Richard Buxton: Pogba goes from revered to irrelevant
United's last two displays without their talisman justify midfielder's exclusion from starting XI
Hated, adored but never ignored - Manchester United's mantra no longer befits Paul Pogba.
The French midfielder's days of commanding a level of unconditional reverence that allowed him to rank superior to Jose Mourinho in Old Trafford's long-running battle of wills are officially at an end.
Where he was once cock of the walk at the Theatre of Dreams, answerable only to himself, Pogba currently resembles little more than an expensive feather duster.
The Red Devils' plans to wheel him out for a Champions League dead rubber reflects his descent into mortality.
Their Group H finale with Valencia tomorrow morning (Singapore time) has little riding on it, with United having already secured their place in next week's Round of 16 draw.
An expected outing at the Mestalla Stadium will bring Pogba's predicament full circle.
Spain's southern tip provided the backdrop to the start of his war of attrition with Mourinho.
It was there, 10 months ago, that the Portuguese omitted his record signing from the starting line-up for a Champions League knock-out encounter with Sevilla.
Injury meant that the Special One's decision proved a short-lived one, but the path for a collision course between the pair had already been long set.
Pogba did little to undermine Mourinho that night, yet appeared to spend large parts of this season attempting to make a power play to assert his importance over his manager.
Like Icarus, he soared too close to the sun and ultimately became burnt by bold ambition.
That lack of self-awareness has allowed the pendulum to swing back in the United dugout's favour.
So, too, has an upturn in results and performances.
Over their last two games, the 20-time champions of England have begun to live up to their former billing.
An increase in both creativity and basic industry, a perfect blend of church and state for United fans and Mourinho alike, has vindicated the France international's marginalisation.
Chances for Pogba to influence proceedings are becoming increasingly limited; he has spent three of the previous four games warming the bench.

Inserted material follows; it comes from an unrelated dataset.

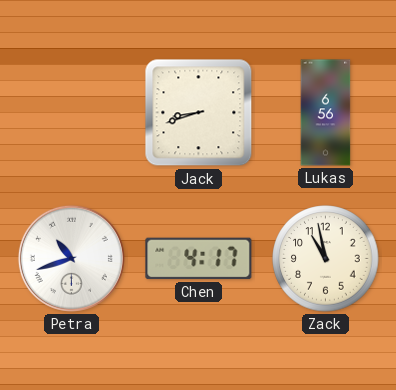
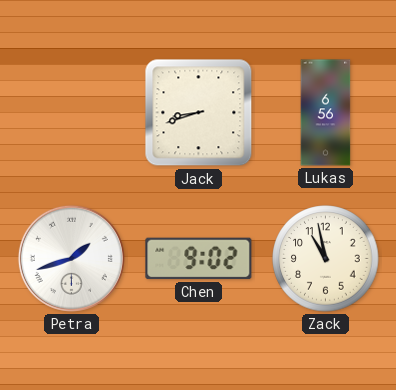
Petra: 10:42 -> 1:42
Chen: 4:17 -> 9:02
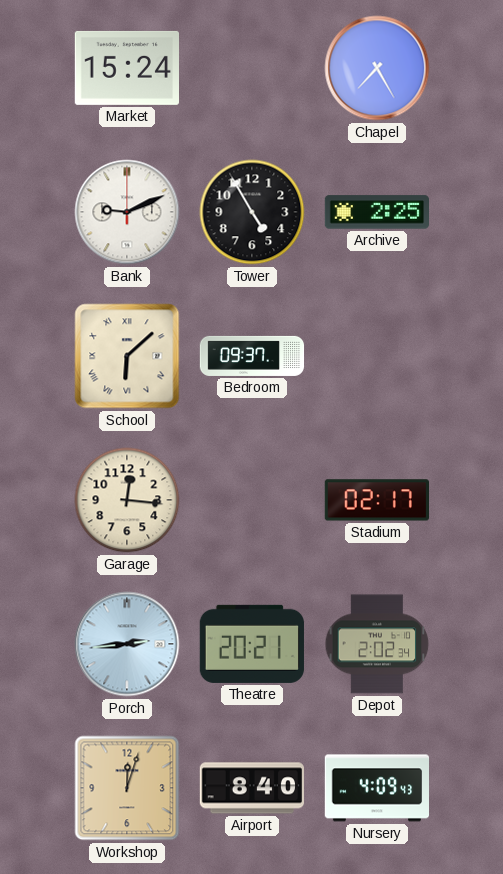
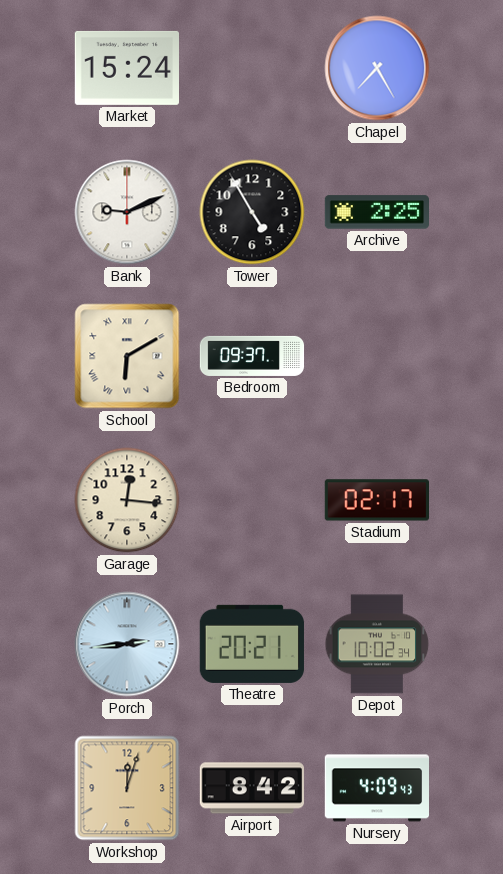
School: 6:08 -> 6:10
Depot: 2:02 -> 10:02
Airport: 8:40 -> 8:42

Christmas is traditionally a time for giving, but the £89 million (S$154m) man has found little festive cheer in fleeting second-half cameos.
Mourinho is no stranger to engineering stand-offs with his talismans.
Eden Hazard found himself at odds with the two-time Champions League winner in his final months at Chelsea.
However, that is where the similarities between the Belgian and Pogba both start and end.
Hazard perennially appears on borrowed time in west London.
A dream move to Real Madrid remains the worst-kept secret in football and, eventually, he will outgrow Stamford Bridge.
Pogba, meanwhile, is yet to realise his true potential amid a slew of inconsistent showings.
What ideology of the 25-year-old embodying the "United way" has slowly faded into obscurity.
Without him, Mourinho has been able to execute his tactical master plan without mitigation.
In the mid-1970s, a relegation-threatened United were widely considered "too good to go down", yet still bowed out of the English top flight.
A history of grandiose could not mask the fact that the old rules no longer applied as Old Trafford, briefly, hosted a second-class club.
Pogba is no different to his employers' previous fate.
Winning the World Cup and commanding an eight-figure transfer fee do not render him immune from a similar scrutiny.
United are appearing far richer in his absence.